Dear counsellor, lately everybody around me at school has been saying I am anti- social and I love to isolate myself. The truth is that growing up, I always liked being alone and having my space. I don’t enjoy having company, but this makes me push people away. My peers at school now fear me or may be even hate me, and I don’t know how I can be social. How can I handle this situation? Yours Flora
It’s true that some people have an ‘open’ personality while others are more reserved, simply because not everyone is open to socialising or can connect with people easily. However, it’s important to note that most people like to associate with cheerful and funny individuals with whom they can crack jokes. There really are tons of ways to meet and freely interact with people both within and outside the school environment. You’re surrounded by thousands of peers, most of whom are enthusiastic to meet people like you, plus, you have more social skills and positive traits under the surface than you give yourself credit for. With the right mindset and exposure you can really make a difference in your confidence.

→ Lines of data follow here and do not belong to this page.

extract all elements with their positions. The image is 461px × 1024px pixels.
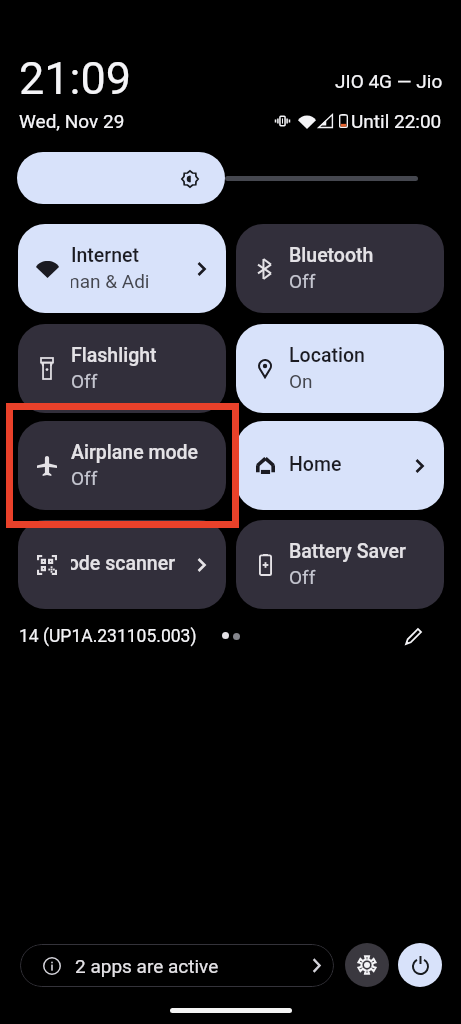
button[interactable]: QR code scanner bbox=[18, 520, 226, 609]
staticText: Location bbox=[289, 344, 365, 367]
staticText: QR code scanner bbox=[71, 552, 176, 575]
button[interactable]: Airplane mode bbox=[18, 421, 226, 510]
staticText: Wed, Nov 29 bbox=[19, 110, 125, 132]
staticText: Airplane mode bbox=[71, 441, 199, 464]
staticText: 2 apps are active bbox=[75, 955, 219, 977]
staticText: 14 (UP1A.231105.003) bbox=[19, 626, 197, 647]
button[interactable]: Brightness bbox=[17, 152, 225, 204]
staticText: man & Adi bbox=[71, 270, 150, 292]
button[interactable]: Settings bbox=[345, 943, 389, 987]
staticText: Bluetooth bbox=[289, 244, 374, 267]
staticText: Home bbox=[289, 453, 342, 476]
staticText: 21:09 bbox=[19, 52, 132, 105]
staticText: Off bbox=[71, 370, 98, 392]
staticText: Battery Saver bbox=[289, 540, 406, 563]
button[interactable]: Home bbox=[236, 421, 444, 510]
staticText: Internet bbox=[71, 244, 139, 267]
staticText: Off bbox=[289, 270, 316, 292]
button[interactable]: Power bbox=[398, 943, 442, 987]
staticText: JIO 4G — Jio bbox=[335, 70, 443, 92]
button[interactable]: Internet bbox=[18, 224, 226, 313]
staticText: Flashlight bbox=[71, 344, 157, 367]
button[interactable]: Bluetooth bbox=[236, 224, 444, 313]
button[interactable]: Edit tiles bbox=[396, 618, 432, 654]
staticText: Off bbox=[289, 566, 316, 588]
button[interactable]: Battery Saver bbox=[236, 520, 444, 609]
staticText: Off bbox=[71, 467, 98, 489]
staticText: Until 22:00 bbox=[351, 110, 442, 132]
button[interactable]: Flashlight bbox=[18, 324, 226, 413]
button[interactable]: Location bbox=[236, 324, 444, 413]
staticText: On bbox=[289, 370, 313, 392]
button[interactable]: 2 apps are active bbox=[20, 944, 334, 987]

Start by doing little things; like developing good social skills, saying hello to your friends at school, and generally being nice to people, or helping those in need if you can. All you need to do is go to places where people are, and then talk to them. Similarly, take the initiative to hang out with people you seem to share interests with and see where the friendship goes.

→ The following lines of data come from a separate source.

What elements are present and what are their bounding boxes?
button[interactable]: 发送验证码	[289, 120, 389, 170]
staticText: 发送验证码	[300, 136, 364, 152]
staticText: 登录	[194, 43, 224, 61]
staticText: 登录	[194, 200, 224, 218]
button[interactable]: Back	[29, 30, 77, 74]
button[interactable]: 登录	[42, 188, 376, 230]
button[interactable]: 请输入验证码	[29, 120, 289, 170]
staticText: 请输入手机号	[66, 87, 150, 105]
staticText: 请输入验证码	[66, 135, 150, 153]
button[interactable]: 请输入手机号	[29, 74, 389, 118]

If you have a cruel past, the only way to exonerate yourself from that bondage of bad past experiences is to open up and share it with people. Being human requires social interaction because you’ll need the help of people at one point, it could even be lifesaving. Every person needs a sense of belonging, and the essence of this is favourable for establishing a good outlook on life.
Although being honest and loving towards people is not an assurance that they will reciprocate, it servers better if you play your part. Of course things won’t work out with everyone, but at least some will eventually become your friends. Don’t feel like you have to force yourself to hang out with people, but it may be easier to start from scratch and then take it to a higher level. You’ll find that they too have touching stories to share. Tackling issues with high self-esteem will increase your desire to socialise more often. Get out of your comfort zone and begin to make friends. You will benefit greatly.